Why does iterated decomposition improve reliability compared with end-to-end prompting?
What does ICE trace, and why does that matter for debugging?
How do prompt details like trailing whitespace and stop sequences affect model behavior?
What went wrong in context-based QA, and how did traces help?
How does the “fixer prompt” loop work, and what does convergence look like in practice?
Why does tool use require careful handling of external errors and result formatting?
Review Questions
- How would you design subtask evaluation for a QA system so that failures are attributable to retrieval vs. reasoning?
- What specific trace evidence would convince you that a context-passing bug is not the cause of a model’s wrong answer?
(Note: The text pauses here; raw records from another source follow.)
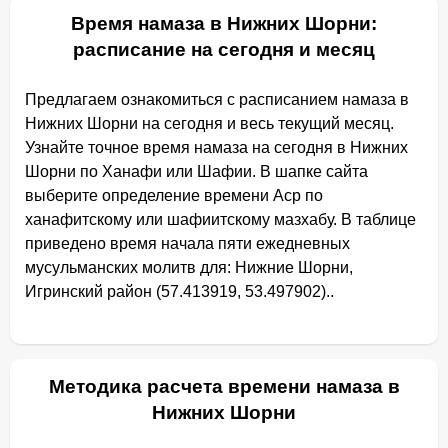
Время намаза в Нижних Шорни:
расписание на сегодня и месяц
Предлагаем ознакомиться с расписанием намаза в
Нижних Шорни на сегодня и весь текущий месяц.
Узнайте точное время намаза на сегодня в Нижних
Шорни по Ханафи или Шафии. В шапке сайта
выберите определение времени Аср по
ханафитскому или шафиитскому мазхабу. В таблице
приведено время начала пяти ежедневных
мусульманских молитв для: Нижние Шорни,
Игринский район (57.413919, 53.497902)..
Методика расчета времени намаза в
Нижних Шорни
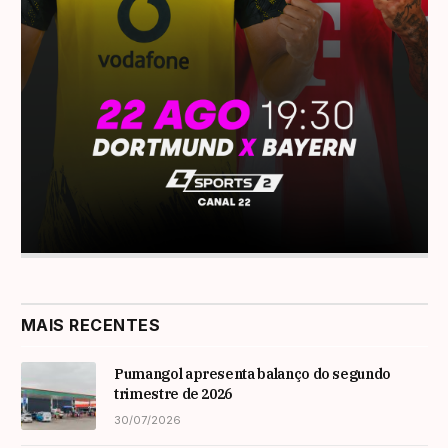
MAIS RECENTES
Pumangol apresenta balanço do segundo
trimestre de 2026
30/07/2026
- In a tool-augmented workflow, what are two distinct ways tracing can prevent silent failures from reaching end users?
Key Points
- 1
Iterated decomposition improves LLM reliability by evaluating smaller subtasks separately, then using failing-subtask inspection to decide whether fixes belong in prompts, retrieval, code flow, or decomposition.
- 2
ICE traces only async functions, producing a readable call tree with per-node inputs/outputs—making it easier to verify what prompts and tool results actually reached the model.
- 3
Prompt hygiene matters: stripping trailing whitespace avoids tokenization quirks, and stop sequences can prevent completion models from generating extra unintended content.
- 4
Context-based QA failures can be diagnosed by traces that confirm the exact background text sent to the model, shifting debugging toward relevance reasoning and prompt design.
- 5
Iterative improvement (fixer loops) can shorten and refine outputs over multiple passes; tracing makes iteration count and cost visible so convergence behavior can be measured.
- 6
Debate workflows (Alice vs. Bob plus a judge) can change final answers after seeing opposing arguments, but token/cost grows as debate context accumulates.
- 7
Tool use with web search requires robust error visibility and careful result rendering; tracing helps catch hidden API failures and explains why snippet quality drives answer accuracy.